What was it like for you to travel outside the US having CF??
In all honesty it was not bad at all. I had my doctor write me some notes for all my medications and in case I needed to be seen at a local hospital. I had researched hospitals in the cities we were visiting to see if they had CF centers and wrote them all down. Just in case of course. I had to pack extra medications in case we were stranded there longer. I had to be sure I had conversion plugs since the sockets over there are different, though you have to check with the specific hotels since I think some voltage might be different. It’s been a while lol. I took fewer medications then too. I didn’t do my vest so I didn’t have to travel with that which made it easier for me. I had all my medications in one bag in a carry on so that nothing would be lost.
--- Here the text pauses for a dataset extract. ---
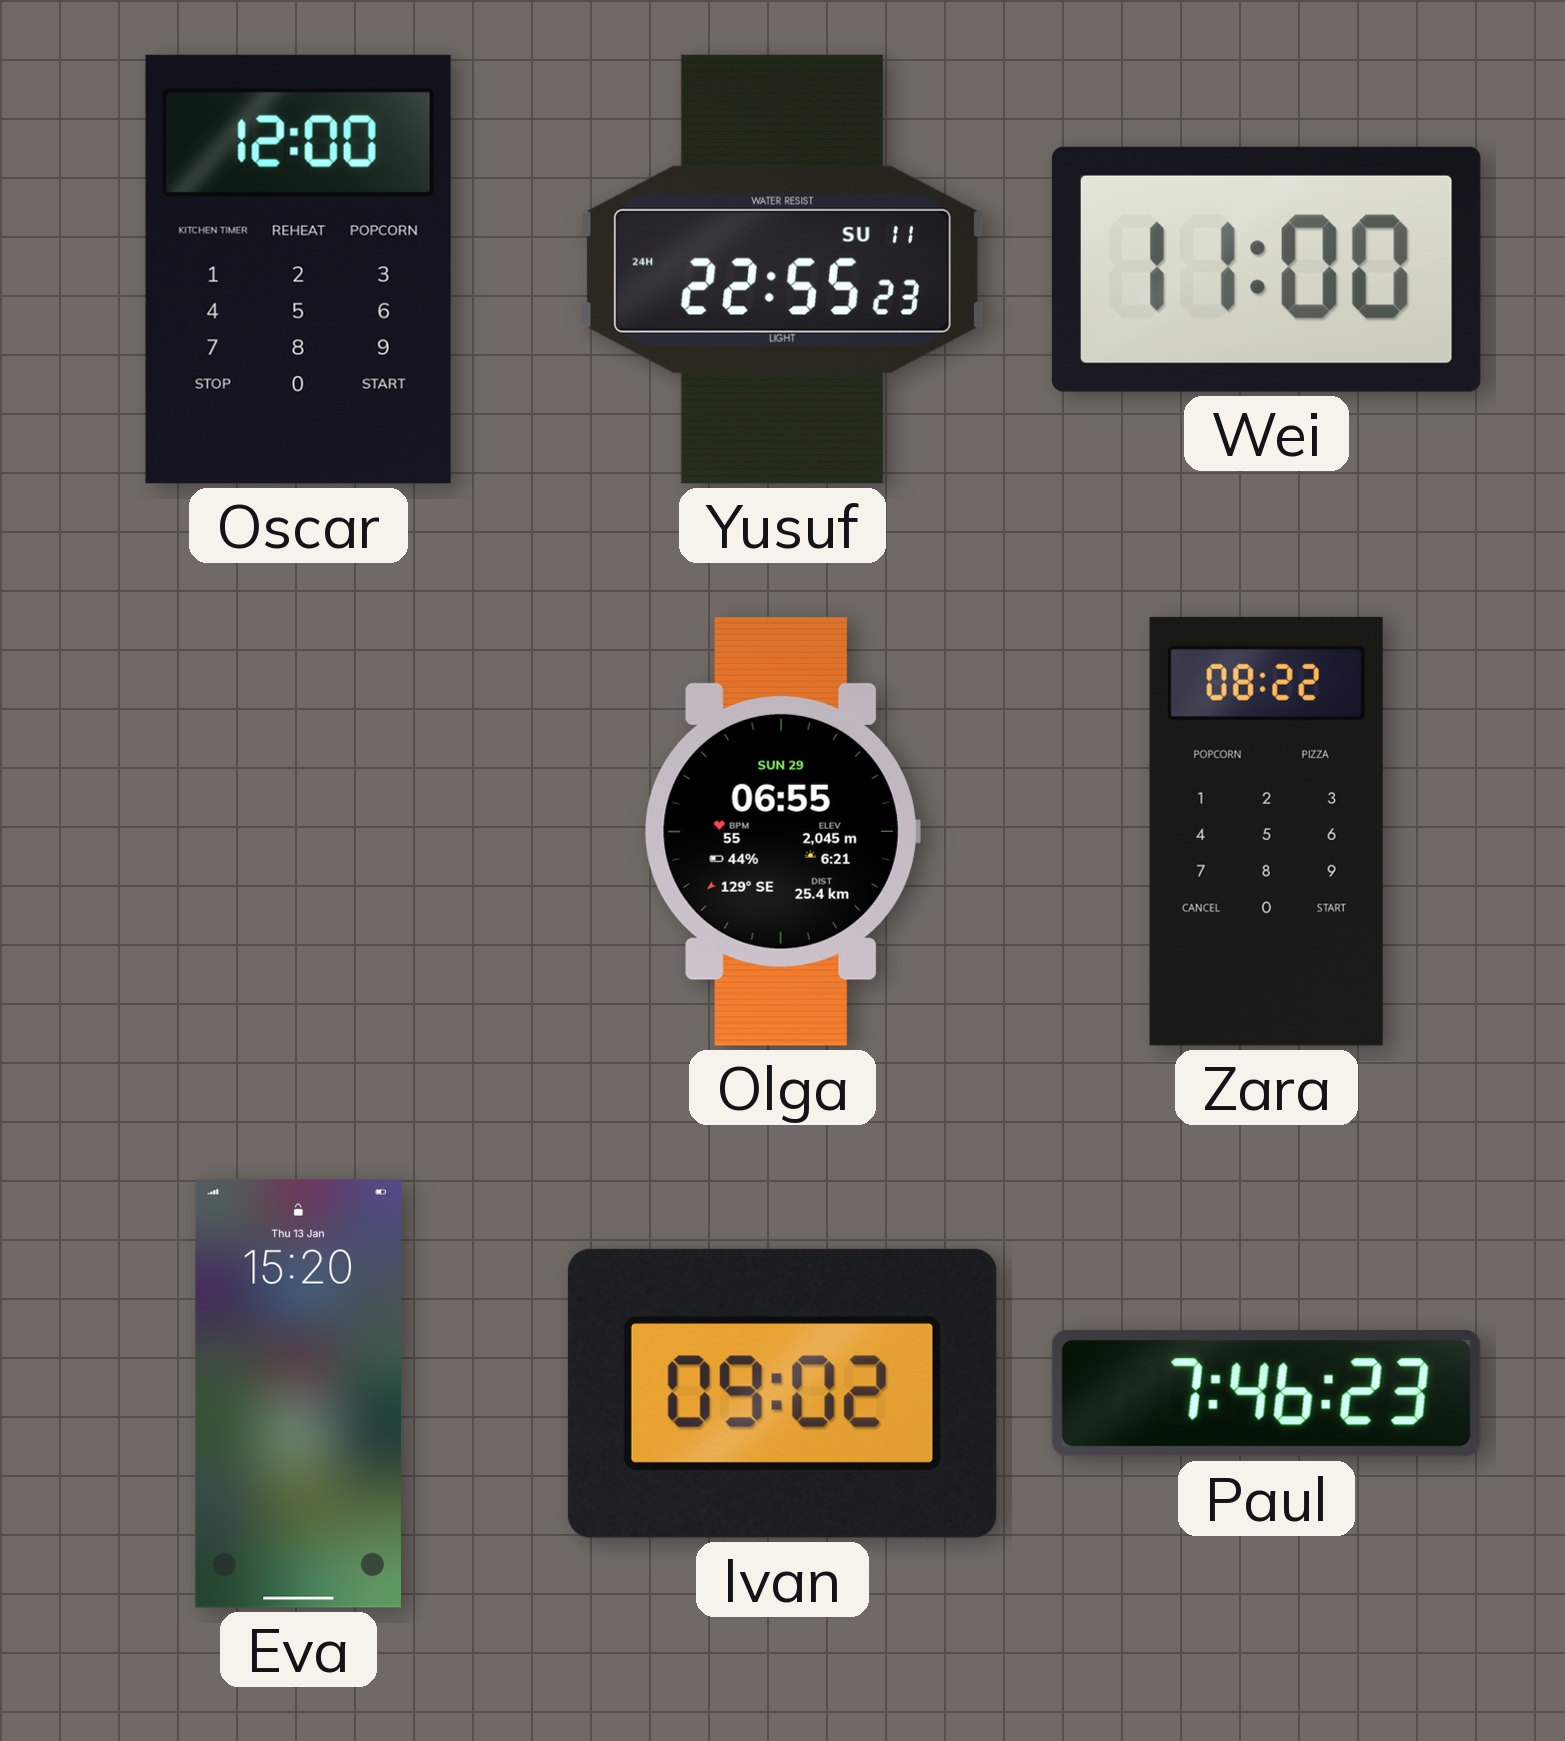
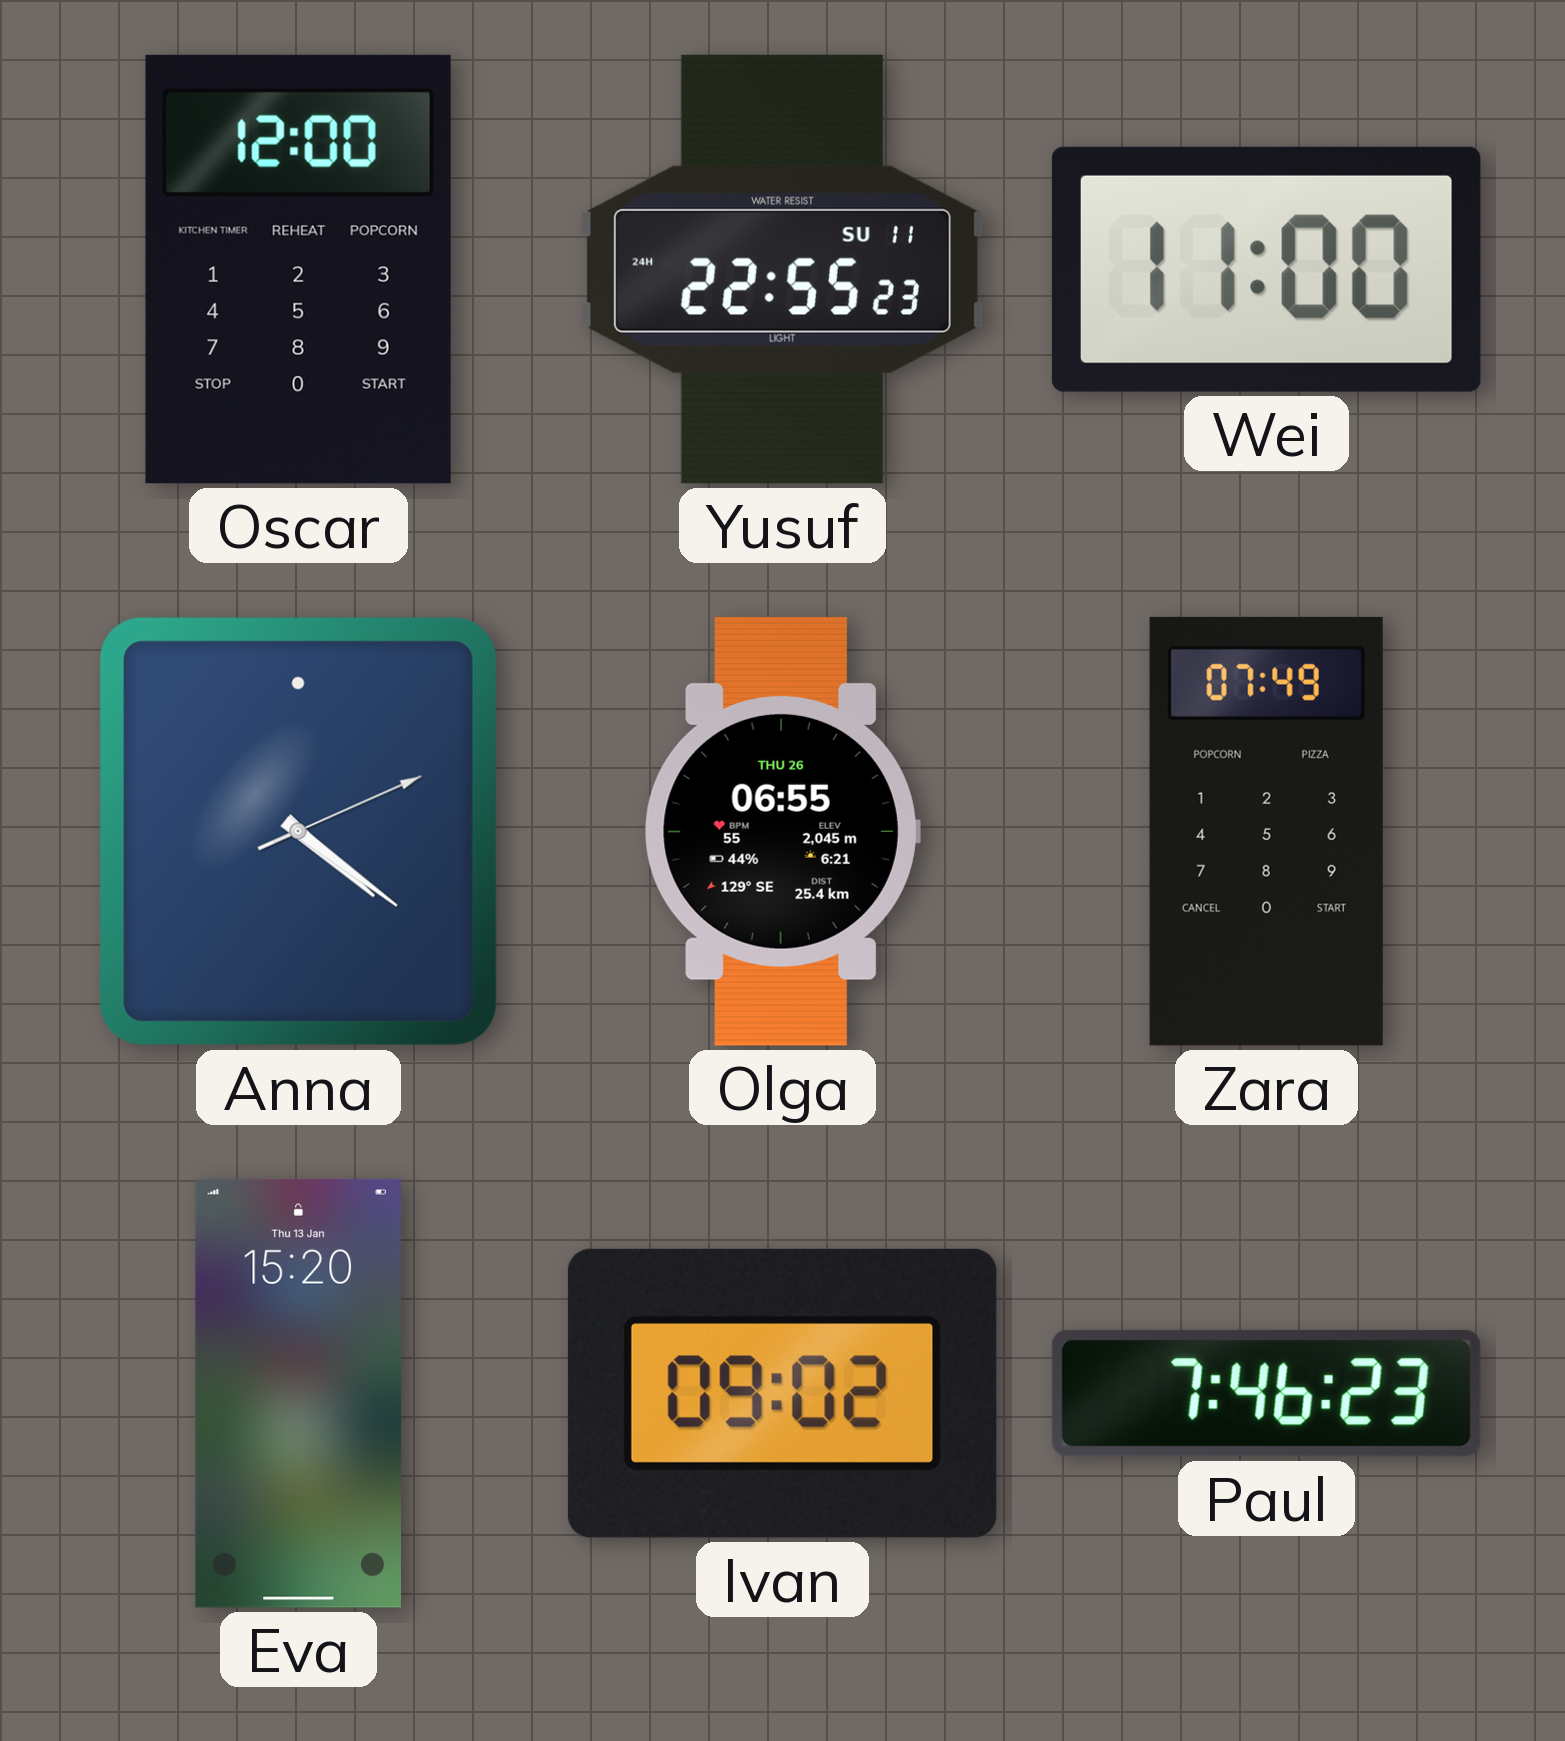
Anna: none -> 4:21
Olga date: SUN 29 -> THU 26
Zara: 08:22 -> 07:49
Plus a medication bag does not count as luggage!
As far as the trip itself, I was much healthier then and was able to do a lot of walking which we did. Now I look back and the thought of doing all that walking makes me want to sleep for days! We also scheduled some down time. In Florence we were there for 6 days and we have activities planned for 4.5 of them. So one day we had nothing planned at all and we lounged at the hotel and relaxed. It was good for both my mom and I to rest. We did 5 cities in three weeks which was perfect. Two of those days were for travelling to and from Europe. We took the train in Italy and planes from Paris to Rome and Florence (I think we took it from Florence, we may have traveled to get to the airport I cannot remember) to Prague.
All in all, as long as you know your limitations and you can fly then it is worth the trip. Of course this was to Europe. I don’t know how it would be traveling to a third world country the Americas (Latin and South).